[Records from a dataset]
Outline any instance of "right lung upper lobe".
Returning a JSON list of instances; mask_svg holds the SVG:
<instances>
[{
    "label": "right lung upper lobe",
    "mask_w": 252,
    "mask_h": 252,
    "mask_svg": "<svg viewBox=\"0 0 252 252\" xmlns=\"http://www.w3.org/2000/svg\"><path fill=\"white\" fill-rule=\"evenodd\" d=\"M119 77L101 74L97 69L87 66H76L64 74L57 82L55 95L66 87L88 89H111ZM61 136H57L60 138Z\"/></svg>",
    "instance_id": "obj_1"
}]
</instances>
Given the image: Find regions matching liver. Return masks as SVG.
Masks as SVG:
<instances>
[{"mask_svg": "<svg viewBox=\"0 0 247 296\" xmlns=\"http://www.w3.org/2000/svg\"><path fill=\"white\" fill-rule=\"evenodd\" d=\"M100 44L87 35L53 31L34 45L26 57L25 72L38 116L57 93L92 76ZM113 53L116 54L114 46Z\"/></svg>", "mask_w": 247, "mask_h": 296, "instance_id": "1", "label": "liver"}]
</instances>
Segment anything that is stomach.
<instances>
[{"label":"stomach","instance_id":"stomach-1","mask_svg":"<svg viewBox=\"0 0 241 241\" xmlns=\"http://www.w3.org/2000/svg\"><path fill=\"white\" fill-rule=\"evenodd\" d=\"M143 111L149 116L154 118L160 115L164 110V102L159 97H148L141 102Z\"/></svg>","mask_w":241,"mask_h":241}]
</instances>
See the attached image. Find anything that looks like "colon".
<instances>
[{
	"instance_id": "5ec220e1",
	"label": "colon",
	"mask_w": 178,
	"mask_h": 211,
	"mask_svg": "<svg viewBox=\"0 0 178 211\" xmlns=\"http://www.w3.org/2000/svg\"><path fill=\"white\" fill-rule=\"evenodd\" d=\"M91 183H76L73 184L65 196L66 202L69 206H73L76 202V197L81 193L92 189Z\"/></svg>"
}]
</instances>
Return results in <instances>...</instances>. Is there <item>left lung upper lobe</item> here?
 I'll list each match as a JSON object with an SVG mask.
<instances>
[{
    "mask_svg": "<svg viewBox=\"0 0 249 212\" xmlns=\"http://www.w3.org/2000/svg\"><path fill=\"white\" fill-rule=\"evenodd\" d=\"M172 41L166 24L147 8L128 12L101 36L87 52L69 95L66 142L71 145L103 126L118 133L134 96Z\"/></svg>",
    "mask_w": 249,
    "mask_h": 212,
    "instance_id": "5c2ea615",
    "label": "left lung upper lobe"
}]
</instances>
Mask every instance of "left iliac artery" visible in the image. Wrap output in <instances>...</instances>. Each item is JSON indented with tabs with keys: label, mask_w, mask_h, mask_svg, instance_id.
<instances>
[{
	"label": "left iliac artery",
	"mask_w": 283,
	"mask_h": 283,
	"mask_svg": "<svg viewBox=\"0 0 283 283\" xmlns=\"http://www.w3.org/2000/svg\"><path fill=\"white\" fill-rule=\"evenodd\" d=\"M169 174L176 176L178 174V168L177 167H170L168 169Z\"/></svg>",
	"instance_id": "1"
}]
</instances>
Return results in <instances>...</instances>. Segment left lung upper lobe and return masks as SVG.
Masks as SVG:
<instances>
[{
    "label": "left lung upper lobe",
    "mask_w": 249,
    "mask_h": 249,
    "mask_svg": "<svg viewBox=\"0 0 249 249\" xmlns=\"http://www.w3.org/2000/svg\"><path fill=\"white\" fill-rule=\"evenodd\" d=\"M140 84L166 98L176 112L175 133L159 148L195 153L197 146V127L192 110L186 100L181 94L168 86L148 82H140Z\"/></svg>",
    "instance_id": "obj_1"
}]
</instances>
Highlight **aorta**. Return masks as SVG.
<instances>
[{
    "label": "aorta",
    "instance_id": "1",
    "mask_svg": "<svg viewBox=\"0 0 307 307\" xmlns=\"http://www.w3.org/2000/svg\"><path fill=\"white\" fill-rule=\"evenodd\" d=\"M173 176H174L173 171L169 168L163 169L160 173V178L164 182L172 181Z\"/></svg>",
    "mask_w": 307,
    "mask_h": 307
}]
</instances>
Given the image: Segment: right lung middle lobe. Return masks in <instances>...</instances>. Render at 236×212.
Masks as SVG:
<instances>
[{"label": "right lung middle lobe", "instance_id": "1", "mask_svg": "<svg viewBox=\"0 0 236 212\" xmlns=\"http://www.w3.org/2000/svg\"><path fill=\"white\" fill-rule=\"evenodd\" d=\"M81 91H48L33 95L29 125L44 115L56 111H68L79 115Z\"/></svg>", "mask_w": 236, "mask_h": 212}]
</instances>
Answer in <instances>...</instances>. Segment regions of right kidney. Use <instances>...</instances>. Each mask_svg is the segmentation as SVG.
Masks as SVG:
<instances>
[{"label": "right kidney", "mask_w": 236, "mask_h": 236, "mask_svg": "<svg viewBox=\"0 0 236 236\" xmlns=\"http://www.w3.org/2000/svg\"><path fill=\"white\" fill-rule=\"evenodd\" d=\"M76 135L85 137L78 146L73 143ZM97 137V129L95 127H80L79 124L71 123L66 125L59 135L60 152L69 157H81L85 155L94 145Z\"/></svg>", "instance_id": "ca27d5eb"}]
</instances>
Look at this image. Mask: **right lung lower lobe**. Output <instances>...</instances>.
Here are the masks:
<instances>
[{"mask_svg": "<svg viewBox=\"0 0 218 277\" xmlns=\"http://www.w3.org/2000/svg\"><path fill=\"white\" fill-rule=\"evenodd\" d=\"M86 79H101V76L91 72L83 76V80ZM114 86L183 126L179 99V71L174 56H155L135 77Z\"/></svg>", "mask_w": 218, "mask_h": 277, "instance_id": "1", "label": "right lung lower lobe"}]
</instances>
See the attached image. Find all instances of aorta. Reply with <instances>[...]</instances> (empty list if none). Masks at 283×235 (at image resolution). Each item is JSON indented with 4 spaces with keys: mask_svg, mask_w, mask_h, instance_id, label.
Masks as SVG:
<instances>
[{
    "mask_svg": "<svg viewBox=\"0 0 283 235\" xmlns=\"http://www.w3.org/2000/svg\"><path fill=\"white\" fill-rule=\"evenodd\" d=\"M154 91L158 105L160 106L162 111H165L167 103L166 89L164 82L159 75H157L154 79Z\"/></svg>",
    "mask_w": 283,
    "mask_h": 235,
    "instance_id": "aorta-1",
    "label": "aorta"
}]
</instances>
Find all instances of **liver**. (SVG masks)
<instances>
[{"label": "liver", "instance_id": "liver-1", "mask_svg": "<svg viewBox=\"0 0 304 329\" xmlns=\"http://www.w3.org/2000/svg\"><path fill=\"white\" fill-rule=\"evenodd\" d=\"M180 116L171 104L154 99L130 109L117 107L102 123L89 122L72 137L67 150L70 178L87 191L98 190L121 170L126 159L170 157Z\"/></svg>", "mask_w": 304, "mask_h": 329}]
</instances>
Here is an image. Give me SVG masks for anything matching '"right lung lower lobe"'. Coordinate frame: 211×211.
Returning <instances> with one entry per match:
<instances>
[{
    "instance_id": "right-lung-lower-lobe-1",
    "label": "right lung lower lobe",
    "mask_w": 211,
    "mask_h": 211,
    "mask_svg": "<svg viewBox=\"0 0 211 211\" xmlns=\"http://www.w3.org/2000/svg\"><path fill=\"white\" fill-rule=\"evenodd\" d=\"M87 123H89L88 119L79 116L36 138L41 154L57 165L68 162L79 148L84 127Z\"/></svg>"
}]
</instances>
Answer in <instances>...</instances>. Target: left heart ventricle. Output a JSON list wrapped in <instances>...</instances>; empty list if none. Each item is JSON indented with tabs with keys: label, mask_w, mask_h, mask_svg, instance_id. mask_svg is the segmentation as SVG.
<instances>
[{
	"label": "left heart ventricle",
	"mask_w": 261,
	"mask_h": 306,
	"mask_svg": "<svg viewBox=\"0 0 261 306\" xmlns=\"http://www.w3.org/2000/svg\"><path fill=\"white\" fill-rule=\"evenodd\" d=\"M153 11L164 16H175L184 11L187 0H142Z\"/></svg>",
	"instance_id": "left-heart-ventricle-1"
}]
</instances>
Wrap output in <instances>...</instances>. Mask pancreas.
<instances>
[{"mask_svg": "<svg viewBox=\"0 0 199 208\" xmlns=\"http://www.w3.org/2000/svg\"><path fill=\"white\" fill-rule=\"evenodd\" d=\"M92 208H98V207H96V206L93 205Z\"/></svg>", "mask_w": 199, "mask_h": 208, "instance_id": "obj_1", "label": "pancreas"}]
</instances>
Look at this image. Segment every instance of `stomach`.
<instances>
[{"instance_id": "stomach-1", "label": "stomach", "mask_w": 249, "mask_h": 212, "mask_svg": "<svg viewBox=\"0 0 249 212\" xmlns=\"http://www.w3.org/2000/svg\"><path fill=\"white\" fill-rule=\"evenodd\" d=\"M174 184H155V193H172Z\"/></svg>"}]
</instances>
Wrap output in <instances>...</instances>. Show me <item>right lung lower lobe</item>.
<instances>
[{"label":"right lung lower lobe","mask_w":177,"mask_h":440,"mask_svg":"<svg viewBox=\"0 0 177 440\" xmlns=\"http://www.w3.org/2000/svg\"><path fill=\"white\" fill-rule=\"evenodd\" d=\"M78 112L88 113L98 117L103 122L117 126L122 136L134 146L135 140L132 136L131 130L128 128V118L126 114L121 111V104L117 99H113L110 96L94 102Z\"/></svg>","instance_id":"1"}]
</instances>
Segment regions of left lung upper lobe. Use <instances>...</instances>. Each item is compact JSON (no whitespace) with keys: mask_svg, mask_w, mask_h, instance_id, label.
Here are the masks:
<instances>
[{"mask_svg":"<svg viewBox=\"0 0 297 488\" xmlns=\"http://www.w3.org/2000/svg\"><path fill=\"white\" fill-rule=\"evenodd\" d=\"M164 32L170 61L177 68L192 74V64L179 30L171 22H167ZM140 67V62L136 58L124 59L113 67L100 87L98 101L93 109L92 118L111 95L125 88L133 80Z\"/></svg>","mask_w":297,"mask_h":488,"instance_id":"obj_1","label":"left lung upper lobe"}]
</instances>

Exercise: Output must be limited to the lines beginning with the one that contains "Look at this image. Segment" and ending with the last line of the entries, reproduced exactly.

Result below:
Look at this image. Segment every instance of `stomach`.
<instances>
[{"instance_id": "stomach-1", "label": "stomach", "mask_w": 249, "mask_h": 212, "mask_svg": "<svg viewBox=\"0 0 249 212\" xmlns=\"http://www.w3.org/2000/svg\"><path fill=\"white\" fill-rule=\"evenodd\" d=\"M174 184H155V193H172Z\"/></svg>"}]
</instances>
Wrap output in <instances>...</instances>. Show me <item>right lung lower lobe</item>.
<instances>
[{"label":"right lung lower lobe","mask_w":177,"mask_h":440,"mask_svg":"<svg viewBox=\"0 0 177 440\" xmlns=\"http://www.w3.org/2000/svg\"><path fill=\"white\" fill-rule=\"evenodd\" d=\"M78 112L88 113L98 117L103 122L117 126L122 136L134 146L135 140L132 136L131 130L128 128V118L126 114L121 111V104L117 99H113L110 96L94 102Z\"/></svg>","instance_id":"1"}]
</instances>
Segment regions of left lung upper lobe. Use <instances>...</instances>. Each item is compact JSON (no whitespace) with keys: mask_svg, mask_w, mask_h, instance_id, label.
Here are the masks:
<instances>
[{"mask_svg":"<svg viewBox=\"0 0 297 488\" xmlns=\"http://www.w3.org/2000/svg\"><path fill=\"white\" fill-rule=\"evenodd\" d=\"M164 32L170 61L177 68L192 74V64L179 30L171 22H167ZM140 67V62L136 58L124 59L113 67L100 87L98 101L93 109L92 118L111 95L125 88L133 80Z\"/></svg>","mask_w":297,"mask_h":488,"instance_id":"obj_1","label":"left lung upper lobe"}]
</instances>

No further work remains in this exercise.